Monk decidió que hablaría con Callandra Daviot. Estaba seguro de que estaba en condiciones de dar trabajo a otra camarera. Pese a que Martha Rivett sólo era una entre decenas de millares de personas, siempre era mejor salvar a una que a ninguna.

– ¿Estuvo violento con usted? -le repitió Monk-. ¿Le dejó usted bien claro que no quería sus atenciones?

– No me quiso creer… decía que las mujeres no hablan en serio cuando se niegan -le contestó ella con una leve sonrisa, más bien una mueca-. Me dijo que con la señorita Araminta le ocurría lo mismo, que también a ella le gustaba que la forzara… pero yo no lo creo. Yo estaba en la casa cuando se casaron, ella entonces lo quería. ¡Tenía que haberle visto la cara! La señorita estaba radiante, era feliz. Pero después de la noche de bodas cambió todo. Por la noche estaba alegre como unos cascabeles, llevaba un vestido de color cereza, estaba llena de vida. Al día siguiente todo aquel fuego no era más que un montón de cenizas frías.

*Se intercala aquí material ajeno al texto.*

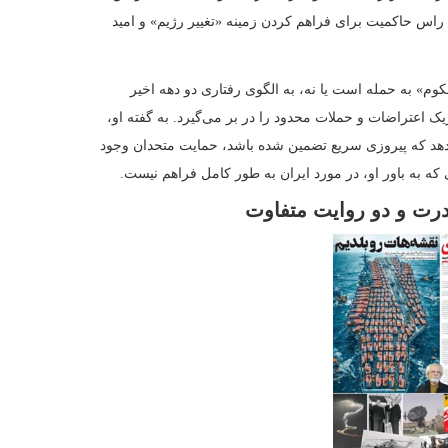
درو، تهدیدهای صریح مقام‌ها درباره پیامدهای هرگونه اقدام نظامی آمریکا
پس از آن منتشر شد که دونالد ترامپ هشدار داد «زمان در حال تمام شدن»
 و «هدف» به سمت ایران سخن گفت.
خود، هشدارهای سپاه پاسداران را در صدر اخبار قرار داد و تاکید کرد
 هر اقدام نظامی علیه ایران پیش‌تر نیز «ناموفق» بوده است.
ز توان موشکی ایران برای «غرق کردن آسان» ناوهای هواپیمابر آمریکا سخن
رزمینی موشکی را پخش کرد. در بخش دیگری از برنامه نیز یکی از مهمانان
ران را به سمت انجام یک «حمله پیش‌دستانه و غافلگیرکننده» علیه
 موضوع پوشش نسبتا کم‌رنگ‌تری داشت. بولتن‌های صبحگاهی عمدتا آن را
عی پرداختند.
 برخی مطالب به طور مشخص بر نمایش پیام‌های بازدارنده و تهدیدآمیز
تشار چند تصویر تولیدشده با هوش مصنوعی، سناریویی از «سرنوشت
‌دیده و تابوت‌هایی با پرچم آمریکا را به تصویر کشید.
یه ترامپ و ارتش آمریکا اختصاص دادند. کیهان با تیتر «ترامپ باز هم غلط
 آمریکایی» به عنوان گزینه‌های در دسترس ایران و متحدانش نوشت و
ند.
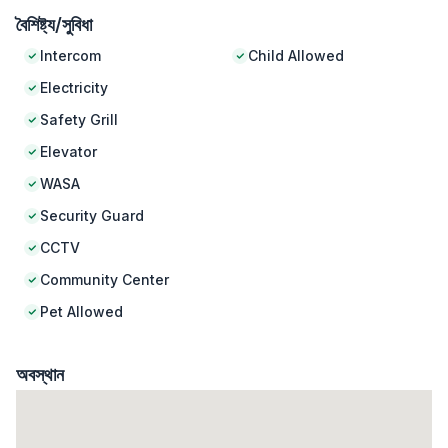
বৈশিষ্ট্য/সুবিধা
Intercom
Child Allowed
Electricity
Safety Grill
Elevator
WASA
Security Guard
CCTV
Community Center
Pet Allowed
অবস্থান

Ya nunca más le volví a ver aquella cara de felicidad mientras estuve en la casa.

– Comprendido -dijo Monk con voz tranquila-. Gracias, Martha, me ha hecho un gran favor. Procuraré devolvérselo, no pierda la esperanza.

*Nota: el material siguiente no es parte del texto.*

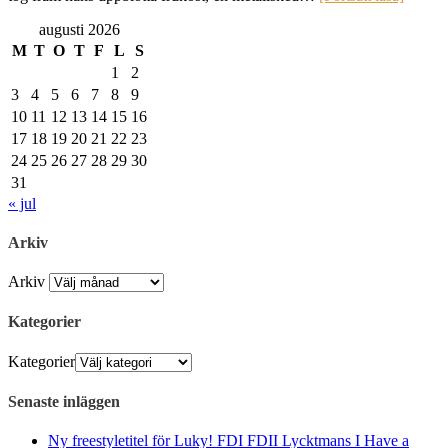
augusti 2026
M
T
O
T
F
L
S
1
2
3
4
5
6
7
8
9
10
11
12
13
14
15
16
17
18
19
20
21
22
23
24
25
26
27
28
29
30
31
« jul
Arkiv
Arkiv
Kategorier
Kategorier
Senaste inläggen
Ny freestyletitel för Luky! FDI FDII Lycktmans I Have a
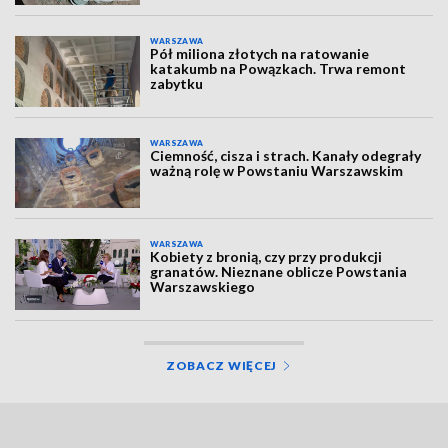
WARSZAWA
Pół miliona złotych na ratowanie
katakumb na Powązkach. Trwa remont
zabytku
WARSZAWA
Ciemność, cisza i strach. Kanały odegrały
ważną rolę w Powstaniu Warszawskim
WARSZAWA
Kobiety z bronią, czy przy produkcji
granatów. Nieznane oblicze Powstania
Warszawskiego
ZOBACZ WIĘCEJ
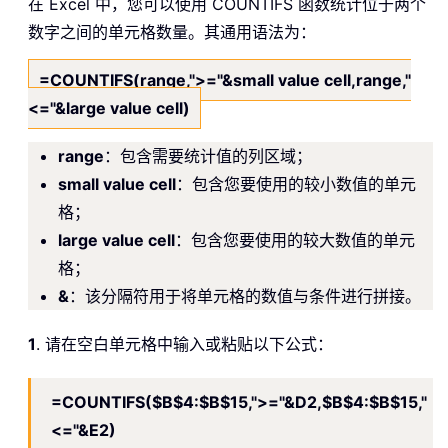
在 Excel 中，您可以使用 COUNTIFS 函数统计位于两个
数字之间的单元格数量。其通用语法为：
=COUNTIFS(range,">="&small value cell,range,"
<="&large value cell)
range
：包含需要统计值的列区域；
small value cell
：包含您要使用的较小数值的单元
格；
large value cell
：包含您要使用的较大数值的单元
格；
&
：该分隔符用于将单元格的数值与条件进行拼接。
1
. 请在空白单元格中输入或粘贴以下公式：
=COUNTIFS($B$4:$B$15,">="&D2,$B$4:$B$15,"
<="&E2)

Por un breve espacio de tiempo Monk le había restituido su dignidad, pese a que no había vida en su sonrisa.

– Para mí no hay esperanza, señor. Nadie se casaría conmigo. Aquí metida no tengo trato con nadie. Los que están aquí dentro son más pobres que una rata, y no hay quien vaya a buscar camareras en los asilos. De todos modos, yo tampoco abandonaría nunca a Emmie. Aunque ella se muriera un día, no hay nadie que contrate a una camarera si no dispone de referencias… y yo ahora ya no tengo la presencia de antes.

– Volverá a tenerla. Lo único que le pido es que no renuncie a la esperanza -la instó Monk.

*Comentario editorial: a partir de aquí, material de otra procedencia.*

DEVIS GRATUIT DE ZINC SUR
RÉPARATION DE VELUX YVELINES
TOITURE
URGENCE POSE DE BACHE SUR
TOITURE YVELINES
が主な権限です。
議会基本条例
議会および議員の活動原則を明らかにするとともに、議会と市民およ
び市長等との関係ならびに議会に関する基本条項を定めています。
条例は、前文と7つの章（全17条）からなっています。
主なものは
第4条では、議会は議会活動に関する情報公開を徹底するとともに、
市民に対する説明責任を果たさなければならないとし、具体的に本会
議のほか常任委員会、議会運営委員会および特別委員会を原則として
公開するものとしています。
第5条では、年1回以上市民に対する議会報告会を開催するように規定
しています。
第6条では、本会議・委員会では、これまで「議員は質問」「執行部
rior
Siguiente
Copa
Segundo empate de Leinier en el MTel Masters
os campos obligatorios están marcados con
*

– Gracias, señor, usted no sabe qué dice.

– Sí, lo sé.

La chica sonrió como disculpando la ignorancia de Monk y pidió permiso para retirarse: tenía que volver al patio para limpiar y remendar ropa.

Monk dio las gracias al director del asilo y también se fue, pero no a la comisaría para notificar a Runcorn que tenía un sospechoso con más visos de culpabilidad que Percival. Esto podía esperar. Lo primero que haría sería ir a ver a Callandra Daviot.